Anggota-DPRD-Provinsi-Riau-Daerah-Pemilihan-Dapil-Pelalawan-Siak-Abdullah.jpg
Anggota DPRD Provinsi Riau, Abdullah. (Istimewa)

RIAU ONLINE, PEKANBARU - Anggota Komisi III DPRD Provinsi Riau Abdullah menilai, kebijakan pemindahan Kantor Pusat PT Sarana Pembangunan Riau (SPR) dari Jakarta ke Pekanbaru, memerlukan kajian ulang. 

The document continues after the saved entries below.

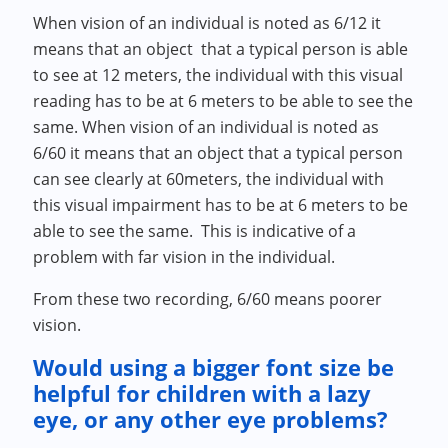
When vision of an individual is noted as 6/12 it
means that an object that a typical person is able
to see at 12 meters, the individual with this visual
reading has to be at 6 meters to be able to see the
same. When vision of an individual is noted as
6/60 it means that an object that a typical person
can see clearly at 60meters, the individual with
this visual impairment has to be at 6 meters to be
able to see the same. This is indicative of a
problem with far vision in the individual.
From these two recording, 6/60 means poorer
vision.
Would using a bigger font size be
helpful for children with a lazy
eye, or any other eye problems?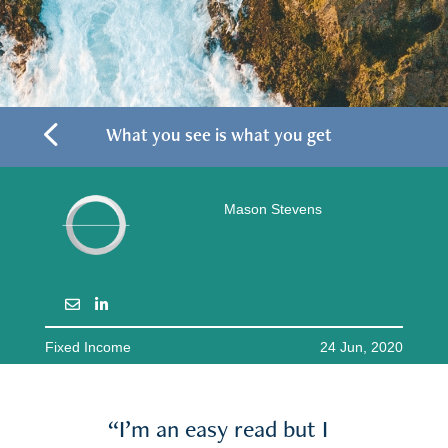
4
What you see is what you get
Mason Stevens
Fixed Income
24 Jun, 2020
“I’m an easy read but I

Menurutnya, PT SPR merupakan operator KKKS, yang setara dengan PHR. Sehingga, regulasi pemindahan kantornya harus benar-benar diperhatikan.

"PT SPR ini kontrak kerjasamanya dengan negara. Maka perlu dilihat regulasinya, apakah diwajibkan berkantor di Jakarta atau tidak," ujarnya, Rabu 10 September 2025.


Selain itu, pihaknya juga meminta kajian dari segi efektivitas ekonomi. Apakah dengan pemindahan kantor ke Pekanbaru, koordinasi dengan instansi pusat akan lebih efisien atau justru sebaliknya.

"Kemudian, perlu dikaji juga dari aspek ketenagakerjaan. Apakah karyawan yang di Jakarta akan di PHK atau direlokasi ke Riau? Ini menyangkut hajat hidup orang banyak," jelasnya.

Ia meminta agar Gubernur Provinsi Riau dan Direktur PT SPR tidak keberatan melakukan kajian ulang tersebut, sebelum memindahkan kantor PT SPR.

"Mungkin niatnya untuk lebih dekat operasional ke lapangan. Namun, semua harus berdasarkan kajian yang jelas dan tidak terburu-buru," pungkasnya.